The achievements of the Civil Air Patrol’s National Cell Phone Forensics Team — which has supported 126 search and rescue missions, resulting in 76 lives saved and 66 additional finds — made it the logical choice for the 2014 AFNORTH Commander’s Award, according to CAP officials.
Brig. Gen. David W. Hicks, vice commander of 1st Air Force, presented the award to the Cell Phone Forensics Team’s two members – Maj. Justin Ogden of Forest, Virginia, and Col. Brian Ready of Scottsdale, Arizona – on Saturday, Aug. 29, during CAP’s 2015 National Conference in Orlando, Florida.
The team was instrumental in over one third of the lives saved in missions tasked by the Air Force Rescue Coordination Center in 2014, an unprecedented achievement by any single organization, CAP officials noted.
Throughout the year, the team participated in countless hours of nationwide coordination with hundreds of search and rescue, public safety, state and other federal interagency partners, including many missions conducted simultaneously in support of multiple operations across the nation.
As an example, during one nine-day period from April 28 to May 6, seven lives were saved on three missions with the team’s support – a missing man and his son and daughter, 10 and 6, in South Carolina; a missing 22-year-old woman in the forests of Pierce County, Washington; and three female hikers in Beacon Rock Park in Skamania County, Washington.
The team played an even more dramatic role two months later when it was called on in the middle of the night to assist in the search for a 52-year-old patient with bipolar disorder and dementia who had been lost for two days in Chittenden, Vermont. The missing person was located within hours with the use of information the team provided.
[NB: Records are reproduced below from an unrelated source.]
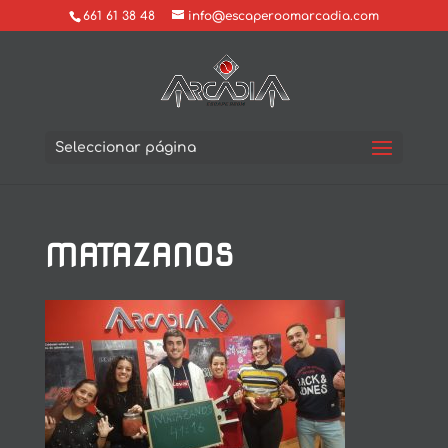
661 61 38 48
info@escaperoomarcadia.com
Seleccionar página
MATAZANOS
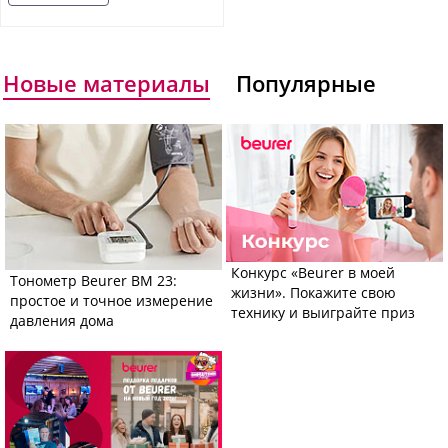
Новые материалы
Популярные
Конкурс «Beurer в моей
Тонометр Beurer BM 23:
жизни». Покажите свою
простое и точное измерение
технику и выиграйте приз
давления дома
Such efforts, which led to an average of more than one save per week in 2014, reflected 1st Air Force’s consistent reliance on Ogden’s and Ready’s skills and abilities, CAP officials noted.
Ogden, a Civil Air Patrol member since joining as a cadet in June 1993, said he sees the work he and Ready do as another opportunity to give back to the community and also to the organization that has had so much influence on their lives.
“It’s rewarding,” he said. “We’re both longtime volunteers. We didn’t just join to do the cellphone stuff. We have a history with the organization and it is another way to contribute to the organization. I’m thrilled to be able to give back.”
The forensics mission “justifies what CAP is all about – service before self,” Ready said. “That’s our core value, and we have a great team that does great work that has an impact nationwide.”